Many disorders are explained more by societal fashions than steady science-based research. Earlier editions of DSM listed nymphomania as a mental disorder. A woman who enjoyed sex too much was mentally disturbed. Then along came the sexual revolution. Thank goodness. Thomas Zander, a clinical and forensic psychologist critical of attempts to create dubious disorders, points to the vigorous debate in 1973 as to whether homosexuality should be labelled a mental disorder. It was rejected. It could have gone the other way.

In the 21st century, the focus is now on “behavioural addictions”. As critics of DSM 5 point out, it won’t be long before psychiatrists are treating addictions to shopping, work, using credit cards, videogames and the internet.

Pathologising people who don’t have real problems is bad enough. Even worse, modern psychiatry is pushing us further towards the medicalisation of crimes where personal responsibility is displaced by an ill-defined mental disorder. It is proposed that the revised diagnostic manual relied on worldwide by lawmakers and expert witnesses in criminal trials will classify rape fantasies as the sign of a newly recognised mental illness.

A rapist will be able to claim they frequently get aroused by fantasies about non-consensual sex. If the rapist acts on those urges more than once, the experts want to label that as paraphilic coercive disorder. You can see where this is going. A one-time rapist doesn’t get a get-out-of-jail card. But commit a couple of rapes, point to your penchant for bondage porn and you can argue for leniency in court on the basis of a mental illness.

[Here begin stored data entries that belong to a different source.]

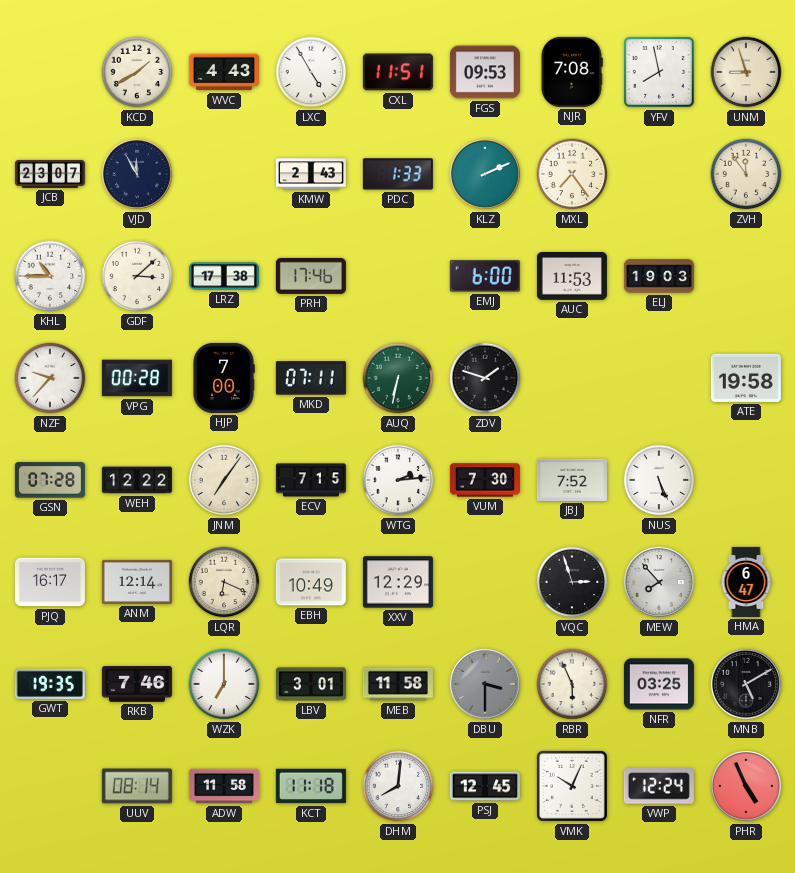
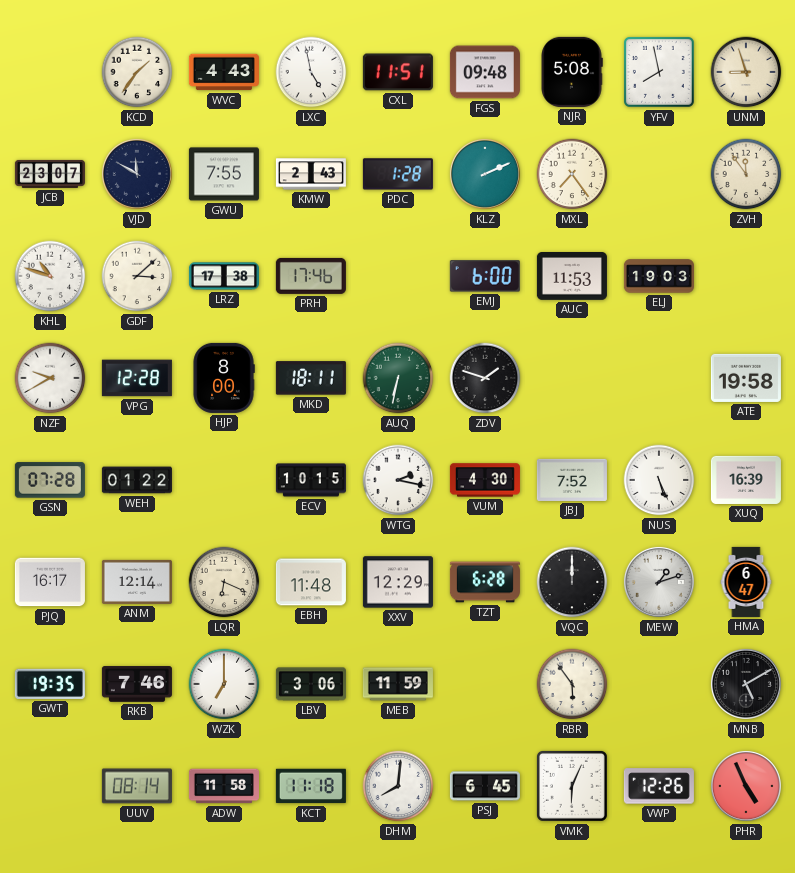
KCD: 1:40 -> 1:36
LXC: 4:55 -> 4:58
FGS: 09:53 -> 09:48
NJR: 7:08 -> 5:08
VJD: 11:55 -> 11:50
GWU: none -> 7:55
PDC: 1:33 -> 1:28
KHL: 10:45 -> 10:48
NZF: 9:37 -> 9:40
VPG: 00:28 -> 12:28
HJP: 7:00 -> 8:00
MKD: 07:11 -> 18:11
WEH: 12:22 -> 01:22
JNM: 7:06 -> none
ECV: 7:15 -> 10:15
WTG: 2:14 -> 2:17
VUM: 7:30 -> 4:30
XUQ: none -> 16:39
EBH: 10:49 -> 11:48
TZT: none -> 6:28
VQC: 2:57 -> 12:00
MEW: 7:53 -> 1:12
LBV: 3:01 -> 3:06
MEB: 11:58 -> 11:59
DBU: 3:30 -> none
RBR: 5:56 -> 5:54
NFR: 03:25 -> none
PSJ: 12:45 -> 6:45
VMK: 10:04 -> 6:04
VWP: 12:24 -> 12:26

PCD has a dubious history. Having failed previously to get it included in the diagnostic manual, experts are having another go despite a range of critics who have long argued against the vague and unconvincing research. Without firm science on their side, the push to allow criminals to evade personal responsibility is a dangerous move to pathologise rapists as just another category of victim, rather than punish them for their crimes.

Alas, pragmatism can be a scarce resource in the ivory towers of academe where there is an inclination towards institutional bias. Work groups responsible for different sections of the DSM have a natural tendency to push the boundaries and over-hype their case to gain formal recognition for their new disorder. Careers, grants and prestige depend on it.

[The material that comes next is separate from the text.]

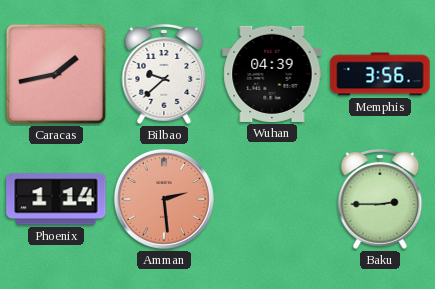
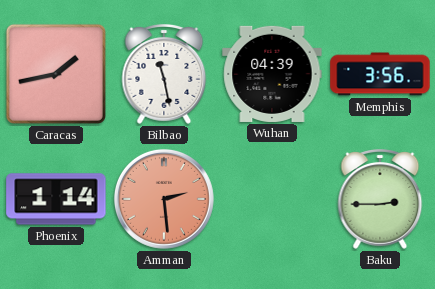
Bilbao: 9:38 -> 11:28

As one critic wrote last month, this “diagnostic imperialism must always be recognised and resisted.” The critic was Allen Frances, professor emeritus of the department of psychiatry at Duke University and the man once described by The New York Times as the “most powerful psychiatrist in America”. More than a decade ago, Frances was in charge of drafting DSM 4, the present version of the diagnostic manual.

In other words, he knows what he’s talking about when it comes to the alarming medicalisation of human behaviour.